[Given information Boundary: Start]

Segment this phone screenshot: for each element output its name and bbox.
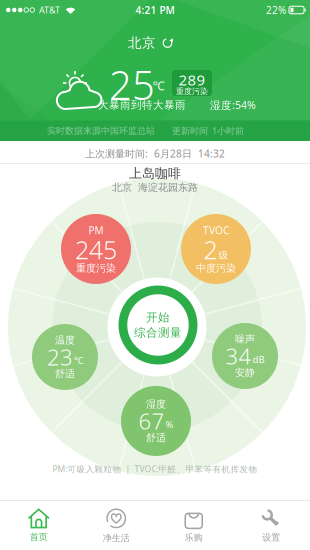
staticText: 245 xyxy=(75,233,117,266)
button[interactable]: 温度 xyxy=(32,324,98,390)
staticText: 乐购 xyxy=(185,532,203,543)
staticText: 2 xyxy=(204,233,218,266)
staticText: 重度污染 xyxy=(176,86,208,96)
button[interactable]: 湿度 xyxy=(121,386,191,456)
staticText: 湿度:54% xyxy=(210,98,256,112)
staticText: TVOC xyxy=(203,224,229,237)
staticText: 实时数据来源中国环监总站 xyxy=(47,125,155,136)
button[interactable]: 乐购 xyxy=(155,501,232,550)
staticText: dB xyxy=(252,353,264,366)
staticText: 舒适 xyxy=(55,368,75,380)
staticText: 上岛咖啡 xyxy=(129,166,181,182)
staticText: 更新时间 1小时前 xyxy=(172,125,244,137)
button[interactable]: 噪声 xyxy=(212,323,278,389)
staticText: 首页 xyxy=(30,531,48,542)
staticText: PM:可吸入颗粒物 | TVOC:甲醛、甲苯等有机挥发物 xyxy=(52,463,258,475)
staticText: 综合测量 xyxy=(134,326,182,340)
button[interactable]: 首页 xyxy=(0,501,78,550)
staticText: 23 xyxy=(47,342,73,372)
staticText: PM xyxy=(88,224,104,237)
staticText: 净生活 xyxy=(103,532,130,544)
staticText: ℃ xyxy=(152,78,164,93)
staticText: 湿度 xyxy=(146,398,166,410)
staticText: ℃ xyxy=(74,354,83,367)
button[interactable]: 刷新城市 xyxy=(128,35,173,51)
staticText: 北京 海淀花园东路 xyxy=(112,181,198,194)
staticText: 25 xyxy=(109,58,155,111)
staticText: 设置 xyxy=(262,532,280,543)
button[interactable]: 开始 xyxy=(118,286,198,364)
button[interactable]: 设置 xyxy=(232,501,310,550)
staticText: AT&T xyxy=(39,4,60,16)
staticText: 289 xyxy=(178,70,206,90)
button[interactable]: TVOC xyxy=(181,214,251,284)
staticText: 22% xyxy=(266,3,286,17)
button[interactable]: PM xyxy=(61,214,131,284)
staticText: 开始 xyxy=(146,310,170,324)
staticText: 舒适 xyxy=(146,432,166,444)
staticText: 中度污染 xyxy=(196,262,236,274)
staticText: 大暴雨到特大暴雨 xyxy=(98,99,186,112)
staticText: 34 xyxy=(226,341,252,371)
staticText: 北京 xyxy=(128,35,156,51)
staticText: 噪声 xyxy=(235,333,255,345)
staticText: 上次测量时间: 6月28日 14:32 xyxy=(85,147,225,160)
staticText: 安静 xyxy=(235,367,255,379)
staticText: 温度 xyxy=(55,334,75,346)
button[interactable]: 净生活 xyxy=(78,501,155,550)
staticText: 4:21 PM xyxy=(136,3,174,17)
staticText: 级 xyxy=(218,249,228,261)
staticText: % xyxy=(166,418,174,431)
staticText: 重度污染 xyxy=(76,262,116,274)
staticText: 67 xyxy=(138,406,164,436)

[Given information Boundary: End]

Description of the task: Say how many lines of these records hold the string "TVOC", giving the number and no other words.

Result below: 3